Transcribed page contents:
==============================

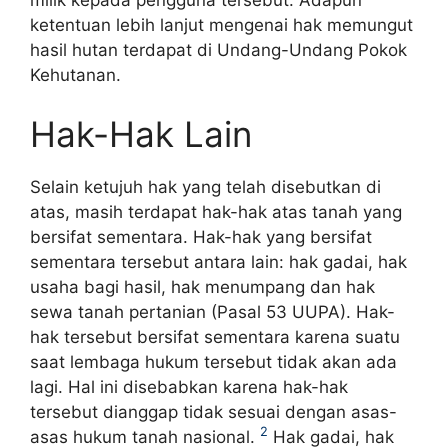
ketentuan lebih lanjut mengenai hak memungut
hasil hutan terdapat di Undang-Undang Pokok
Kehutanan.
Hak-Hak Lain
Selain ketujuh hak yang telah disebutkan di
atas, masih terdapat hak-hak atas tanah yang
bersifat sementara. Hak-hak yang bersifat
sementara tersebut antara lain: hak gadai, hak
usaha bagi hasil, hak menumpang dan hak
sewa tanah pertanian (Pasal 53 UUPA). Hak-
hak tersebut bersifat sementara karena suatu
saat lembaga hukum tersebut tidak akan ada
lagi. Hal ini disebabkan karena hak-hak
tersebut dianggap tidak sesuai dengan asas-
2
asas hukum tanah nasional.
Hak gadai, hak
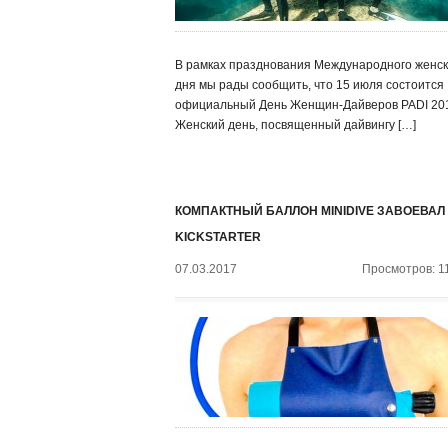
В рамках празднования Международного женск
дня мы рады сообщить, что 15 июля состоится
официальный День Женщин-Дайверов PADI 20
Женский день, посвященный дайвингу […]
КОМПАКТНЫЙ БАЛЛОН MINIDIVE ЗАВОЕВАЛ
KICKSTARTER
07.03.2017
Просмотров: 1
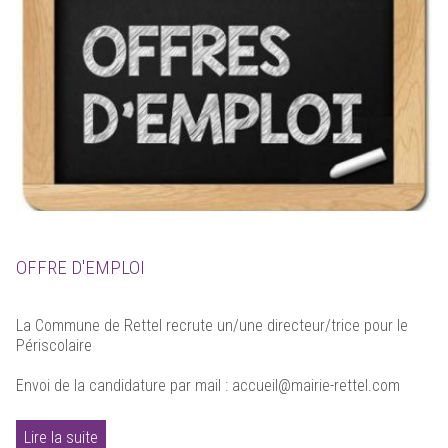
OFFRE D'EMPLOI
La Commune de Rettel recrute un/une directeur/trice pour le
Périscolaire
Envoi de la candidature par mail : accueil@mairie-rettel.com
Lire la suite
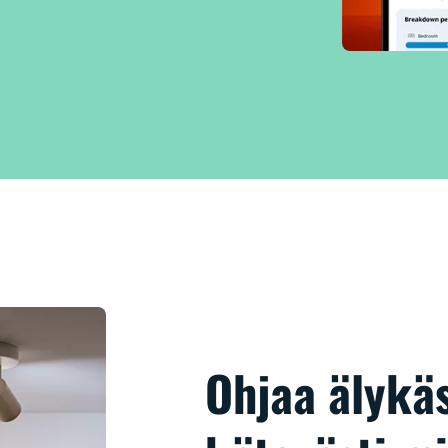
Ohjaa älykäs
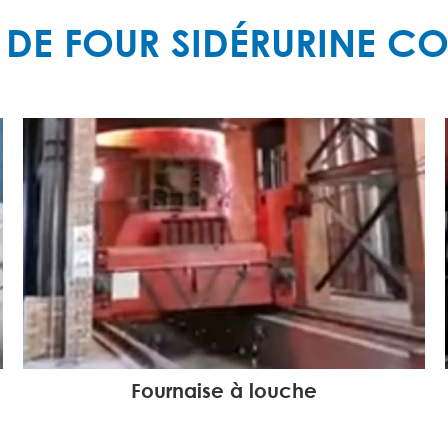
 DE FOUR SIDÉRURINE C
Fournaise à louche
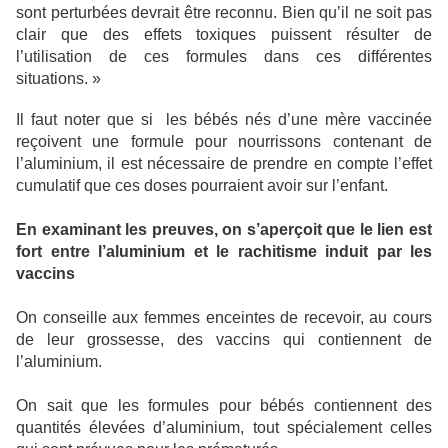
sont perturbées devrait être reconnu. Bien qu’il ne soit pas
clair que des effets toxiques puissent résulter de
l’utilisation de ces formules dans ces différentes
situations. »
Il faut noter que si les bébés nés d’une mère vaccinée
reçoivent une formule pour nourrissons contenant de
l’aluminium, il est nécessaire de prendre en compte l’effet
cumulatif que ces doses pourraient avoir sur l’enfant.
En examinant les preuves, on s’aperçoit que le lien est
fort entre l’aluminium et le rachitisme induit par les
vaccins
On conseille aux femmes enceintes de recevoir, au cours
de leur grossesse, des vaccins qui contiennent de
l’aluminium.
On sait que les formules pour bébés contiennent des
quantités élevées d’aluminium, tout spécialement celles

==============================

Brief
Lines of the data above that include the string "yang" must each be copied.

Reply to the exercise
Selain ketujuh hak yang telah disebutkan di
atas, masih terdapat hak-hak atas tanah yang
bersifat sementara. Hak-hak yang bersifat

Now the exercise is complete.